Startpagina » Food and Drink » De wei-eiwit van geiten versus Cows

    De wei-eiwit van geiten versus Cows

    Hoewel de voedingswaarden voor koemelk en geitenmelk vergelijkbaar zijn en een positief effect kunnen hebben op de groei en ontwikkeling van uw lichaam, kan een bepaald eiwit, bekend als weiproteïne, meer geconcentreerd zijn in geitenmelk en, afhankelijk van de behoeften van uw lichaam, een groter gezondheidsvoordeel hebben.

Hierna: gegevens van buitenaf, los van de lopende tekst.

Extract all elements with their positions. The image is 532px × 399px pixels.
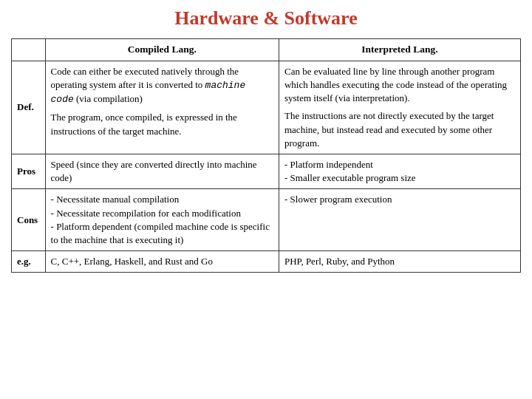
interpreted-cell: - Slower program execution (279, 189, 520, 251)
interpreted-cell: PHP, Perl, Ruby, and Python (279, 251, 520, 273)
compiled-cell: C, C++, Erlang, Haskell, and Rust and Go (45, 251, 279, 273)
row-label: Cons (12, 189, 46, 251)
compiled-cell: Speed (since they are converted directly… (45, 154, 279, 189)
header-interpreted: Interpreted Lang. (279, 39, 520, 61)
interpreted-cell: - Platform independent- Smaller executab… (279, 154, 520, 189)
table-row: Cons- Necessitate manual compilation- Ne… (12, 189, 521, 251)
header-label (12, 39, 46, 61)
table-row: Def.Code can either be executed natively… (12, 61, 521, 154)
row-label: Def. (12, 61, 46, 154)
header-compiled: Compiled Lang. (45, 39, 279, 61)
row-label: Pros (12, 154, 46, 189)
comparison-table: Compiled Lang. Interpreted Lang. Def.Cod… (11, 38, 521, 273)
page-title: Hardware & Software (174, 7, 357, 30)
interpreted-cell: Can be evaluated line by line through an… (279, 61, 520, 154)
compiled-cell: Code can either be executed natively thr… (45, 61, 279, 154)
table-row: e.g.C, C++, Erlang, Haskell, and Rust an… (12, 251, 521, 273)
table-row: ProsSpeed (since they are converted dire… (12, 154, 521, 189)
compiled-cell: - Necessitate manual compilation- Necess… (45, 189, 279, 251)
row-label: e.g. (12, 251, 46, 273)
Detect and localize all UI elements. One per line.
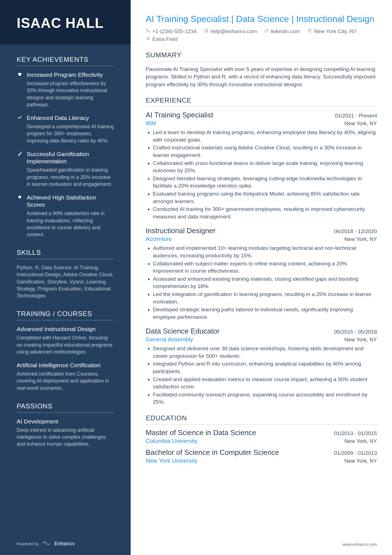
job-location: New York, NY: [344, 120, 377, 127]
bullet: Crafted instructional materials using Ad…: [153, 144, 377, 159]
passions-heading: PASSIONS: [17, 402, 114, 413]
degree-title: Master of Science in Data Science: [146, 428, 256, 437]
brand-name: Enhancv: [54, 541, 75, 547]
achievement-item: Successful Gamification Implementation S…: [17, 151, 114, 188]
linkedin-text: linkedin.com: [271, 28, 300, 34]
location-text: New York City, NY: [314, 28, 357, 34]
achievement-title: Increased Program Effectivity: [27, 71, 114, 78]
achievement-desc: Achieved a 90% satisfaction rate in trai…: [27, 210, 114, 238]
phone-text: +1-(234)-555-1234: [152, 28, 197, 34]
bullet: Facilitated community outreach programs,…: [153, 391, 377, 406]
course-title: Advanced Instructional Design: [17, 325, 114, 333]
contact-phone: +1-(234)-555-1234: [146, 28, 197, 34]
svg-point-2: [309, 30, 310, 31]
email-text: help@enhancv.com: [210, 28, 257, 34]
skills-text: Python, R, Data Science, AI Training, In…: [17, 264, 114, 299]
degree-dates: 01/2009 - 01/2013: [334, 450, 377, 456]
experience-item: Instructional Designer 06/2018 - 12/2020…: [146, 226, 377, 321]
headline-title: AI Training Specialist | Data Science | …: [146, 13, 377, 25]
education-heading: EDUCATION: [146, 414, 377, 425]
location-icon: [307, 28, 312, 34]
experience-item: Data Science Educator 05/2015 - 05/2018 …: [146, 327, 377, 406]
job-bullets: Authored and implemented 10+ learning mo…: [146, 245, 377, 321]
education-section: EDUCATION Master of Science in Data Scie…: [146, 414, 377, 464]
achievement-desc: Spearheaded gamification in training pro…: [27, 167, 114, 188]
contact-email: help@enhancv.com: [204, 28, 257, 34]
website-footer: www.enhancv.com: [343, 542, 377, 547]
training-section: TRAINING / COURSES Advanced Instructiona…: [17, 310, 114, 392]
degree-dates: 01/2013 - 01/2015: [334, 430, 377, 436]
bullet: Collaborated with cross-functional teams…: [153, 160, 377, 174]
course-title: Artificial Intelligence Certification: [17, 362, 114, 369]
achievement-desc: Developed a comprehensive AI training pr…: [27, 123, 114, 144]
job-location: New York, NY: [344, 236, 377, 242]
job-company: Accenture: [146, 236, 172, 242]
bullet: Led a team to develop AI training progra…: [153, 129, 377, 144]
passion-item: AI Development Deep interest in advancin…: [17, 418, 114, 448]
extra-text: Extra Field: [152, 36, 178, 42]
education-item: Bachelor of Science in Computer Science …: [146, 448, 377, 464]
bullet: Evaluated training programs using the Ki…: [153, 190, 377, 205]
job-title: AI Training Specialist: [146, 111, 213, 119]
check-icon: [17, 114, 23, 120]
achievement-item: Increased Program Effectivity Increased …: [17, 71, 114, 108]
school-location: New York, NY: [344, 438, 377, 444]
course-desc: Achieved certification from Coursera, co…: [17, 371, 114, 392]
training-heading: TRAINING / COURSES: [17, 310, 114, 320]
job-title: Instructional Designer: [146, 226, 215, 235]
bullet: Developed strategic learning paths tailo…: [153, 306, 377, 321]
star-icon: [17, 194, 23, 200]
skills-heading: SKILLS: [17, 249, 114, 259]
contact-row: +1-(234)-555-1234 help@enhancv.com linke…: [146, 28, 377, 42]
contact-extra: Extra Field: [146, 36, 178, 42]
achievement-title: Enhanced Data Literacy: [27, 114, 114, 122]
summary-section: SUMMARY Passionate AI Training Specialis…: [146, 51, 377, 88]
at-icon: [204, 28, 209, 34]
star-outline-icon: [146, 36, 150, 42]
wand-icon: [17, 151, 23, 157]
passions-section: PASSIONS AI Development Deep interest in…: [17, 402, 114, 448]
achievement-desc: Increased program effectiveness by 30% t…: [27, 80, 114, 108]
heart-icon: [17, 71, 23, 77]
job-dates: 01/2021 - Present: [335, 113, 377, 119]
summary-heading: SUMMARY: [146, 51, 377, 61]
degree-title: Bachelor of Science in Computer Science: [146, 448, 279, 457]
bullet: Designed and delivered over 30 data scie…: [153, 345, 377, 360]
achievement-item: Achieved High Satisfaction Scores Achiev…: [17, 194, 114, 238]
achievements-section: KEY ACHIEVEMENTS Increased Program Effec…: [17, 56, 114, 238]
education-item: Master of Science in Data Science 01/201…: [146, 428, 377, 444]
job-company: IBM: [146, 120, 156, 127]
link-icon: [264, 28, 269, 34]
achievements-heading: KEY ACHIEVEMENTS: [17, 56, 114, 66]
summary-text: Passionate AI Training Specialist with o…: [146, 65, 377, 88]
bullet: Assessed and enhanced existing training …: [153, 275, 377, 290]
main-content: AI Training Specialist | Data Science | …: [131, 0, 392, 555]
job-title: Data Science Educator: [146, 327, 220, 336]
sidebar-header: ISAAC HALL: [0, 0, 131, 45]
experience-section: EXPERIENCE AI Training Specialist 01/202…: [146, 97, 377, 406]
bullet: Conducted AI training for 300+ governmen…: [153, 206, 377, 220]
sidebar: ISAAC HALL KEY ACHIEVEMENTS Increased Pr…: [0, 0, 131, 555]
bullet: Designed blended learning strategies, le…: [153, 175, 377, 190]
course-desc: Completed with Harvard Online, focusing …: [17, 334, 114, 356]
bullet: Authored and implemented 10+ learning mo…: [153, 245, 377, 259]
achievement-title: Achieved High Satisfaction Scores: [27, 194, 114, 209]
bullet: Led the integration of gamification in l…: [153, 291, 377, 305]
job-dates: 06/2018 - 12/2020: [334, 228, 377, 235]
enhancv-logo-icon: [43, 541, 50, 547]
contact-linkedin: linkedin.com: [264, 28, 300, 34]
powered-by-label: Powered by: [17, 541, 39, 546]
job-bullets: Designed and delivered over 30 data scie…: [146, 345, 377, 406]
job-bullets: Led a team to develop AI training progra…: [146, 129, 377, 220]
job-location: New York, NY: [344, 337, 377, 343]
school-location: New York, NY: [344, 458, 377, 464]
skills-section: SKILLS Python, R, Data Science, AI Train…: [17, 249, 114, 299]
contact-location: New York City, NY: [307, 28, 357, 34]
job-company: General Assembly: [146, 336, 193, 343]
experience-item: AI Training Specialist 01/2021 - Present…: [146, 111, 377, 220]
candidate-name: ISAAC HALL: [17, 15, 114, 31]
svg-point-1: [205, 30, 207, 31]
bullet: Collaborated with subject matter experts…: [153, 260, 377, 275]
experience-heading: EXPERIENCE: [146, 97, 377, 107]
bullet: Created and applied evaluation metrics t…: [153, 376, 377, 391]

    Verschillende wei-eiwitten. (Afbeelding: marekuliasz / iStock / Getty Images)

    Over wei-eiwit

    Wei-eiwit, dat voorkomt in veel zuivelproducten, energierepen en eiwitdranken in poedervorm, helpt de snelheid waarmee uw spieren groeien te verhogen en kan helpen bij gewichtsbeheersing. Verpakte voedingsmiddelen met wei-eiwit hebben "weiproteïne-isolaat", "wei-eiwitconcentraat" of "gehydrolyseerd wei-eiwit" in de ingrediëntenlijst. Wei-eiwitpoeder kan ook worden toegevoegd als aanvulling op verschillende gangbare voedingsmiddelen zoals havermout en zeep. Wei-eiwit bevat de complete groep essentiële aminozuren die je lichaam niet kan maken. Een van de aminozuren van wei-eiwit, leucine, helpt de synthese van spiereiwitten. Het kan ook de glucosetolerantie verbeteren, vette lever voorkomen en weefselontsteking als gevolg van obesitas verminderen.

    Wei-eiwit in koeien- en geitenmelk

    Verschillende soorten eiwitten in koeien en geitenmelk werken als enzymen, transporteren voedingsstoffen, verhogen de groei en helpen uw lichaam ziekten te weerstaan. Wei-eiwitten geproduceerd door de melkklier van koeien en geiten bestaan ​​voornamelijk uit bèta-lactoglobuline en alfa-lactalbumine, hoewel andere wei-eiwitten zoals immunoglobulinen, lactoferrine en serumalbumine, een serumeiwit, ook aanwezig zijn. Beta-lactoglobuline kan de oorzaak zijn van een veel voorkomende aandoening die bekend staat als melkeiwitallergie, die optreedt wanneer een deel van het wei-eiwit niet volledig wordt verteerd in de darmen. Het lichaam herkent het extra eiwit als een bedreiging voor de darmen, waardoor het immuunsysteem reageert. Alfa-lactalbumine is goed voor ongeveer 25 procent van de wei-eiwitten en werkt om lactose, de suiker uit melk, te synthetiseren. Serumalbumine is verantwoordelijk voor het transport van vetzuren in het bloed.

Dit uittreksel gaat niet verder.